There have been many books published about the failures of the global economic system since the onset of the financial crash since 2007-08, but two in particular compel attention. The first is Richard Wilkinson and Kate Pickett's The Spirit Level (2009), which analysed in great depth the many ways in which inequality harms society and people's life-chances. The second is Thomas Piketty’s Capital in the Twenty-First Century (2014), a magisterial historical overview of the entire system of capital whose copious research examines its inconsistencies and shows how its very structure consolidates extremes of wealth and poverty, and prevents it from delivering equity.
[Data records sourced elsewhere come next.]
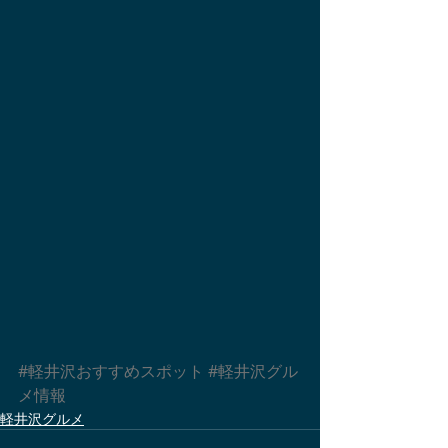
#軽井沢おすすめスポット
#軽井沢グル
メ情報
軽井沢グルメ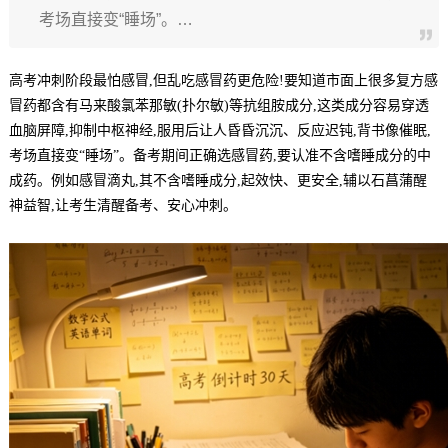
考场直接变“睡场”。…
高考冲刺阶段最怕感冒,但乱吃感冒药更危险!要知道市面上很多复方感
冒药都含有马来酸氯苯那敏(扑尔敏)等抗组胺成分,这类成分容易穿透
血脑屏障,抑制中枢神经,服用后让人昏昏沉沉、反应迟钝,背书像催眠,
考场直接变“睡场”。备考期间正确选感冒药,要认准不含嗜睡成分的中
成药。例如感冒滴丸,其不含嗜睡成分,起效快、更安全,辅以石菖蒲醒
神益智,让考生清醒备考、安心冲刺。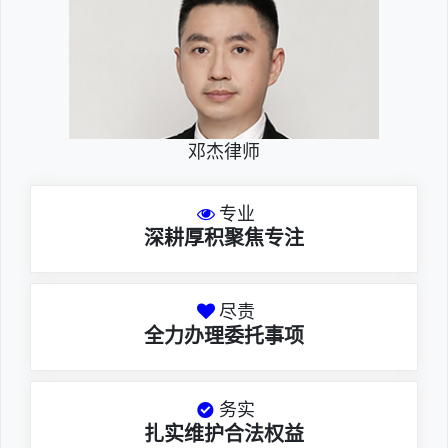
邓杰律师
专业
深耕厚积聚焦专注
尽责
全力办理委托事项
务实
扎实维护合法权益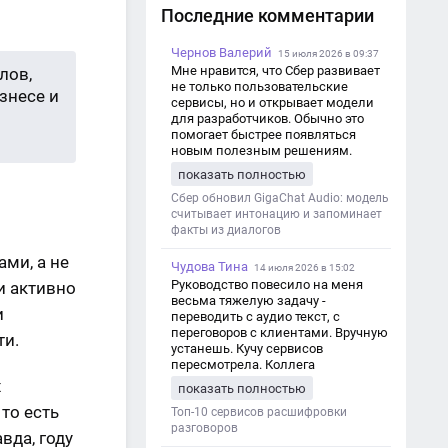
Последние комментарии
Чернов Валерий
15 июля 2026 в 09:37
Мне нравится, что Сбер развивает
лов,
не только пользовательские
знесе и
сервисы, но и открывает модели
для разработчиков. Обычно это
помогает быстрее появляться
новым полезным решениям.
показать полностью
Сбер обновил GigaChat Audio: модель
считывает интонацию и запоминает
факты из диалогов
ми, а не
Чудова Тина
14 июля 2026 в 15:02
Руководство повесило на меня
и активно
весьма тяжелую задачу -
и
переводить с аудио текст, с
переговоров с клиентами. Вручную
ти.
устанешь. Кучу сервисов
пересмотрела. Коллега
посоветовал Speech2Text. Весьма
х
показать полностью
хорошо переводит. Мало
то есть
редактировать по итогу. Советую.
Топ-10 сервисов расшифровки
разговоров
вда, году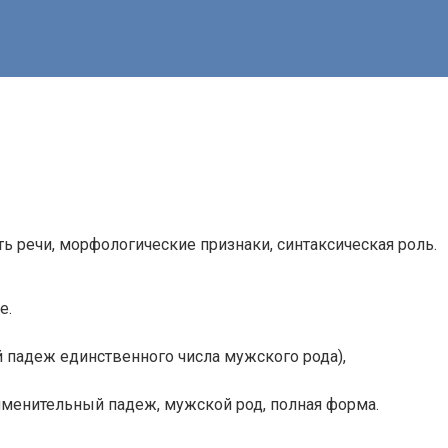
 речи, морфологические признаки, синтаксическая роль.
е.
падеж единственного числа мужского рода),
именительный падеж, мужской род, полная форма.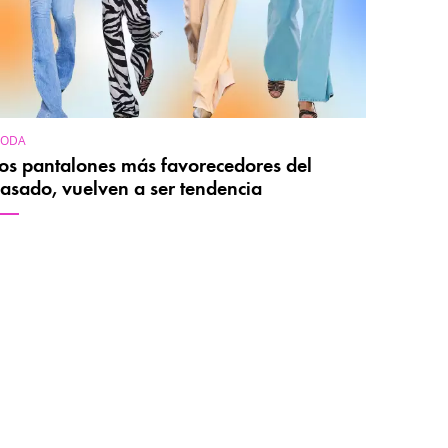
ODA
os pantalones más favorecedores del
asado, vuelven a ser tendencia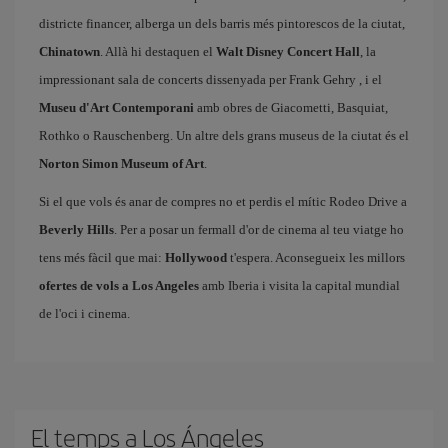
districte financer, alberga un dels barris més pintorescos de la ciutat,
Chinatown
. Allà hi destaquen el
Walt Disney Concert Hall
, la
impressionant sala de concerts dissenyada per Frank Gehry , i el
Museu d'Art Contemporani
amb obres de Giacometti, Basquiat,
Rothko o Rauschenberg. Un altre dels grans museus de la ciutat és el
Norton Simon Museum of Art
.
Si el que vols és anar de compres no et perdis el mític Rodeo Drive a
Beverly Hills
. Per a posar un fermall d'or de cinema al teu viatge ho
tens més fàcil que mai:
Hollywood
t'espera. Aconsegueix les millors
ofertes de vols a Los Angeles
amb Iberia i visita la capital mundial
de l'oci i cinema.
El temps a Los Ángeles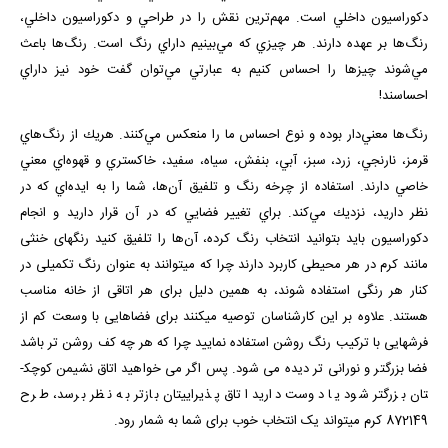
دكوراسيون داخلي است. مهم‌ترين نقش را در طراحي و دكوراسيون داخلي،
رنگ‌ها بر عهده دارند. هر چيزي كه مي‌بينيم داراي رنگ است. رنگ‌ها باعث
مي‌شوند چيزها را احساس كنيم به عبارتي مي‌توان گفت خود نيز داراي
احساسند!
رنگ‌ها معني‌دار بوده و نوع احساس ما را منعكس مي‌كنند. هريك از رنگ‌هاي
قرمز، نارنجي، زرد، سبز، آبي، بنفش، سياه، سفيد، خاكستري و قهوه‌اي معني
خاصي دارند. استفاده از چرخه رنگ و تلفيق آن‌ها، شما را به ايده‌اي كه در
نظر داريد، نزديك مي‌كند. براي تغيير فضايي كه در آن قرار داريد و انجام
دكوراسيون بايد بتوانيد انتخاب رنگ كرده، آن‌ها را تلفيق كنيد رنگ­های خنثی
مانند کرم در هر محیطی کاربرد دارند چرا که می­توانند به عنوان رنگ تکميلی در
کنار هر رنگی استفاده شوند، به همين دليل برای هر اتاقی از خانه مناسب
هستند. علاوه بر این کارشناسان توصیه می­کنند برای فضاهایی با وسعت کم از
فرش­هایی با ترکیب رنگ روشن استفاده نمایید چرا که هر چه کف روشن تر باشد
فضا بزرگتر و نورانی تر دیده می شود. پس اگر می خواهيد اتاق نشيمن کوچک­
تان بزرگ­تر شود يا دوست داريد اتاق پذيرايی­تان بازتر به نظر برسد، طرح
872149 کرم می­تواند یک انتخاب خوب برای شما به شمار رود.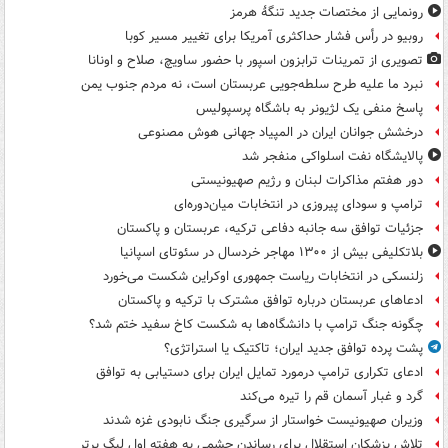
رونمایی از مختصات جدید تنگۀ هرمز
روبیو در رأس فشار حداکثری آمریکا برای تغییر مسیر کوبا
تصویری از تمرینات ترابزون اسپور با حضور ساویچ، صلاح و اونانا
نبرد ما علیه طرح سلطه‌جویی عربستان است، نه مردم جنوب یمن
پاسخ منفی یک لژیونر به باشگاه پرسپولیس
درخشش جوانان ایران در المپیاد جهانی هوش مصنوعی
پالایشگاه نفت اسلواکی منفجر شد
دور هفتم مذاکرات لبنان و رژیم صهیونیستی
ترامپ و سودای پیروزی در انتخابات میان‌دوره‌ای
جزئیات توافق سه جانبه دفاعی ترکیه، عربستان و پاکستان
بلاتکلیفی بیش از ۱۳۰۰ مهاجر خردسال در سئوتای اسپانیا
زلنسکی در انتخابات ریاست جمهوری اوکراین شکست می‌خورد
ادعاهای عربستان درباره توافق مشترک با ترکیه و پاکستان
چگونه جنگ ترامپ با دانشگاه‌ها به شکست کاخ سفید ختم شد؟
پشت پرده توافق جدید ایران؛ تاکتیک یا استراتژی؟
ادعای تکراری ترامپ درمورد تمایل ایران برای دستیابی به توافق
گرد و غبار آسمان قم را تیره می‌کند
وزیران صهیونیست خواستار از سرگیری جنگ نابودی غزه شدند
تلاش پزشکان استقلال برای رساندن چشمی به هفته اول لیگ برتر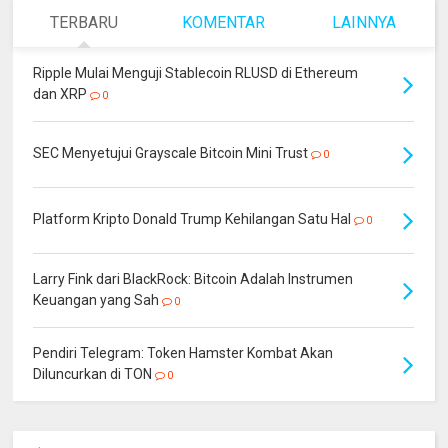
TERBARU
KOMENTAR
LAINNYA
Ripple Mulai Menguji Stablecoin RLUSD di Ethereum
dan XRP
0
SEC Menyetujui Grayscale Bitcoin Mini Trust
0
Platform Kripto Donald Trump Kehilangan Satu Hal
0
Larry Fink dari BlackRock: Bitcoin Adalah Instrumen
Keuangan yang Sah
0
Pendiri Telegram: Token Hamster Kombat Akan
Diluncurkan di TON
0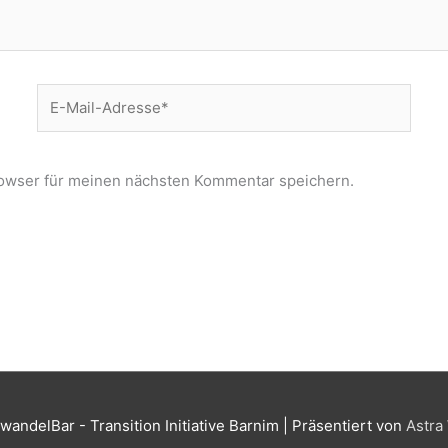
E-
Mail-
Adresse*
owser für meinen nächsten Kommentar speichern.
wandelBar - Transition Initiative Barnim
| Präsentiert von
Astra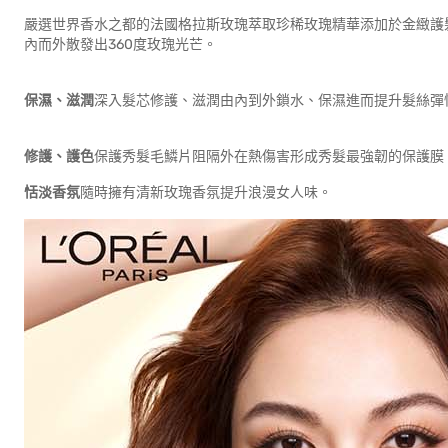
嚴選世界香水之都的法國格拉斯玫瑰萃取珍稀玫瑰精華添加於金緻護
內而外散發出360度玫瑰光芒。
保濕、滋潤
深入髮芯修護、滋潤由內到外鎖水、保濕進而提升髮
修護、護色
保護秀髮毛鱗片阻隔外在熱傷害形成秀髮最強韌的保護膜
恬淡香氛
隨時擁有清新玫瑰香氛提升浪漫女人味。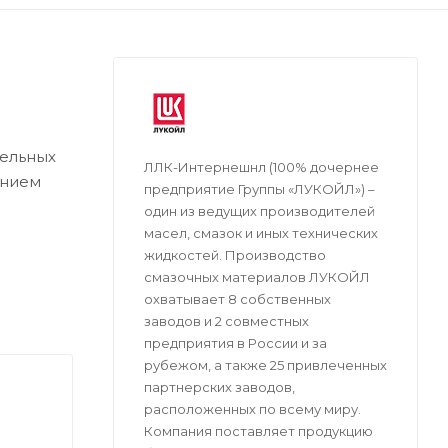
зельных
ЛЛК-Интернешнл (100% дочернее
ением
предприятие Группы «ЛУКОЙЛ») –
один из ведущих производителей
масел, смазок и иных технических
ных
жидкостей. Производство
смазочных материалов ЛУКОЙЛ
Skoda,
охватывает 8 собственных
заводов и 2 совместных
4 и
предприятия в России и за
рубежом, a также 25 привлеченных
партнерских заводов,
расположенных по всему миру.
Компания поставляет продукцию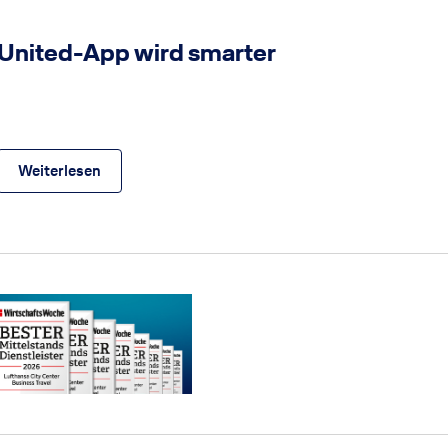
© United Airlines
United-App wird smarter
Bl
Be
Weiterlesen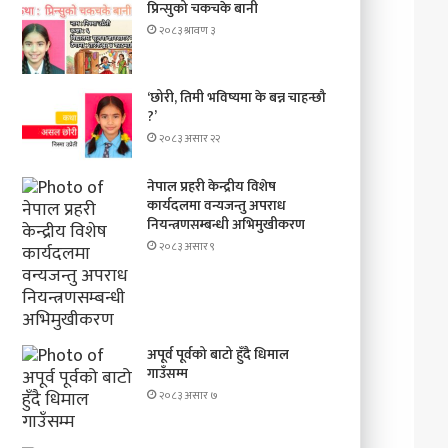
प्रिन्सुको चकचके बानी
२०८३ श्रावण ३
‘छोरी, तिमी भविष्यमा के बन्न चाहन्छौ
?’
२०८३ असार २२
नेपाल प्रहरी केन्द्रीय विशेष
कार्यदलमा वन्यजन्तु अपराध
नियन्त्रणसम्बन्धी अभिमुखीकरण
२०८३ असार ९
अपूर्व पूर्वको बाटो हुँदै धिमाल
गाउँसम्म
२०८३ असार ७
A common reaction to The Spirit Level among hostile commentators was that it merely repeated what everyone already knew, that inequality is bad. This dismissal reflected a wider consternation of free-market ideologues who were unable to counter the book's arguments. The book (subtitled "why more equal societies almost always do better") survived the sneers, and continues to be a major influence on social and economic thinking about a better system.
Capital in the Twenty-First Century is already being greeted by the same charge of stating the obvious. Yet its remarkable, grounded analysis of how the economic system is failing to deliver socio-economic justice - and indeed going into reverse - presents a huge challenge to the apostles of open-market capitalism.
In both cases, then, vigorous detraction by faithful devotees of the existing model is unlikely to diminish these books' impact. Taken together, the changemaking opportunity of the two studies would be even further enhanced were they augmented by an analysis of the global system which takes into account wider dimensions of environment and security. Many columns in this series have examined these aspects; they were also usefully summarised in Global Responses to Global Threats (Oxford Research Group, 2006).
The four dynamics
This strand of argument concentrates on four global trends - including how they interact and can best be addressed:
* The inabiity of the global system to deliver equity and emancipation, leading to the relative marginalisation of the majority of the world’s people
* The increasing impact of environmental limitations on human activity, especially in relation to climate disruption
* The worldwide improvement in education, literacy and communications over the past half century, transforming societal potential in so many countries
* The persistence of the control paradigm as the appropriate security response - maintaining the status quo, if need be by the use of military force.
The first two trends are hugely serious on their own account, and taken together demand a vigorous and urgent response.
The third is, paradoxically, a relative success-story and greatly to be welcomed; but it carries a real sting, because it means that far more people are becoming knowledgable of their own exclusion - and thus, understandably frustrated and resentful. This trend underlies many of the anti-capital outbursts of recent years; it is also directly related to the evolution of radical and even violent movements, including many in the middle east and south Asia.
The fourth trend is typified by, but not limited to, the military invasion and occupation of states, as with Iraq or Afghanistan. The violent outcome of these ventures has meant a shift from tens of thousands of "boots on the ground" to more subtle and less accountable forces - including privatised military companies, special forces and ubiquitous armed-drones. This strategic move may be challenged but a larger rethinking is needed to change attitudes.
And yet change is in the air - and it involves more than the questioning of capitalism's open-market stage. Bit by bit, climate disruption is being recognised as a threat to the whole world that requires radical action. An amusing if still serious indicator of this has been the changed attitude of the Economist to the issue. Until the early 2000s this bellwether of the economic system was sceptical, giving plenty of space to critiques from almost every quarter. Now, it is at least modestly more balanced, giving the sense that its well-informed science staff have battled through endless internal editorial debates to persuade their colleagues to “get real” and accept the obvious on climate disruption. Perhaps a dawning sense that money can be made out of green trends has contributed, but in the wider scheme of things that should not be decried.
There is, in short, significant movement in two areas: critical questioning of the open-market model, and wider acceptance of climate disruption. Wilkinson and Pickett's book, and now Piketty's, are vital contributions on the economic and social dimensions of the current crisis; so should be the global arguments on environment and security. These signs of progress are a start, no more. But if they are followed by serious exploration of radical responses, they could bring nearer the transformations of attitude and approach that current global trends demand.